European trade beads history and dating brooke hogan dating anyone
By the 1800s, Venice alone was shipping more than six million pounds of glass beads to North America each year. By the early 1700s, France, Germany and regions of Bohemia in Eastern Europe had developed glass industries that were shipping additional beads to America.Benjamin Franklin's Pennsylvania Gazette newspaper regularly chronicled glass bead commerce in and around the port of Philadelphia, the colonies' largest city.Tiny 'seed' beads were one of the earliest glass products ever made and have been used to make purses since the middle ages.The long history of beaded bags is an important thread in the larger story of the Western World's glass and fashion industries.None of these materials could compare to the sensual, jewel-like qualities of glass beads struck by sunlight.'Diamonds' of Indian culture In his history of the Lenape, Herbert C.Here, greatly magnified, is a typical selection of modern glass beads from the Jubili Beads & Yarn shop in Collingswood, N. The red tubes in the lower right are hardly thicker than a piece of sewing thread.Click for The earliest sea- and land-bound European explorers found the lustrous Italian glass beads to be highly prized by the native cultures they encountered across those new frontiers.

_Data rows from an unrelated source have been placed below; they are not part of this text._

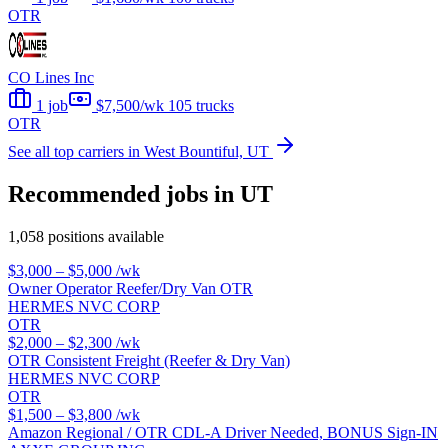
OTR
CO Lines Inc
1 job
$7,500/wk
105 trucks
OTR
See all top carriers in West Bountiful, UT
Recommended jobs in UT
1,058 positions available
$3,000 – $5,000
/wk
Owner Operator Reefer/Dry Van OTR
HERMES NVC CORP
OTR
$2,000 – $2,300
/wk
OTR Consistent Freight (Reefer & Dry Van)
HERMES NVC CORP
OTR
$1,500 – $3,800
/wk
Amazon Regional / OTR CDL-A Driver Needed, BONUS Sign-IN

By the turn of the century, both Indian and European bead motifs had borrowed heavily from each other.He wrote the tiny glass beads "were sewn to clothing, moccasins, and pouches in predominantly floral (Eastern Woodland) patterns.They were strung on sinew and wrapped around the handles of war clubs and on objects of ceremonial use...Today that city's By the 1800s, more than six million pounds of Venetian glass beads were imported into the U. each year, and by then Italy was only one of several countries manufacturing the product. Click for Merseyside Maritime Museum chronicles that era and documents glass beads as a common element of the barter goods used by European traders to purchase lots of captured humans in countries like Gambia, Ghana, Senegal and the Ivory Coast.The same beads were also valued highly enough to make them a war booty for privateers licensed by the Continental Government to attack British merchant ships during the Revolutionary War.